Landkreis erhält Bundesförderung für Breitbandausbau
Am Montag fand im Bundesministerium für Verkehr und digitale Infrastruktur (BMVI) in Berlin die diesjährige Breitbandförderkonferenz statt. In diesem Rahmen überreichte Bundesverkehrsminister Alexander Dobrindt 31 Kommunen und Landkreisen Zuwendungsbescheide über bis zu 50.000 Euro aus dem milliardenschweren Bundesförderprogramm für den Breitbandausbau.

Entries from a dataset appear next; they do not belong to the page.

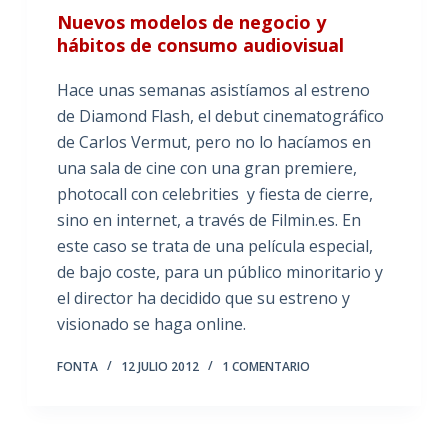
Nuevos modelos de negocio y
hábitos de consumo audiovisual
Hace unas semanas asistíamos al estreno
de Diamond Flash, el debut cinematográfico
de Carlos Vermut, pero no lo hacíamos en
una sala de cine con una gran premiere,
photocall con celebrities y fiesta de cierre,
sino en internet, a través de Filmin.es. En
este caso se trata de una película especial,
de bajo coste, para un público minoritario y
el director ha decidido que su estreno y
visionado se haga online.
FONTA
12 JULIO 2012
1 COMENTARIO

Mit dem Geld können Ausbauprojekte für schnelles Internet geplant und Antragsunterlagen für eine Bundesförderung dieser Projekte erstellt werden. Aus Baden-Württemberg erhalten bisher nur vier Landkreise diesen Zuschuss – einer davon ist der Landkreis Calw. In einem zweiten Schritt vergibt das BMVI jeweils bis zu 15 Millionen Euro für die Förderung von Ausbauprojekten. „Nun können wir den Breitbandausbau im Kreis weiter vorantreiben“, zeigte sich Landrat Helmut Riegger im Nachgang der Veranstaltung sichtlich erfreut. Der Zuwendungsbescheid des Bundes sei neben der in Aussicht gestellten Förderung des Landes ein wesentlicher Baustein der Gesamtkonzeption zur flächendeckenden Versorgung des Landkreises Calw mit schnellem Internet. „Durch den Zusammenschluss mehrere Städte und Gemeinden unter Federführung des Landkreises kann in Kürze mit den ersten Baumaßnahmen begonnen werden“, so der Kreischef.
Hintergrundinfo:
Seit dem 18. November 2015 können Kommunen und Landkreise Förderanträge für ihre Breitband-Ausbauprojekte stellen. Damit sollen unterversorgte Gebiete einen Netzzugang von mindestens 50 Mbit pro Sekunde erhalten. Seit dem Start des Programms haben sich mehr als 60 Kommunen und Landkreise um eine Förderung beworben. Täglich kommen neue Anträge hinzu. Mehr als die Hälfte der Anträge konnte bereits positiv beschieden werden. Mit dem Bundesförderprogramm wird der Netzausbau technologieneutral gefördert. Der Fördersatz beträgt 50 bis 70 Prozent der zuwendungsfähigen Kosten. Da das Bundesprogramm mit Förderprogrammen z. B. der Länder kombinierbar ist, kann der Eigenanteil der Kommunen bis auf 10 Prozent reduziert werden.
Quelle: BMVI.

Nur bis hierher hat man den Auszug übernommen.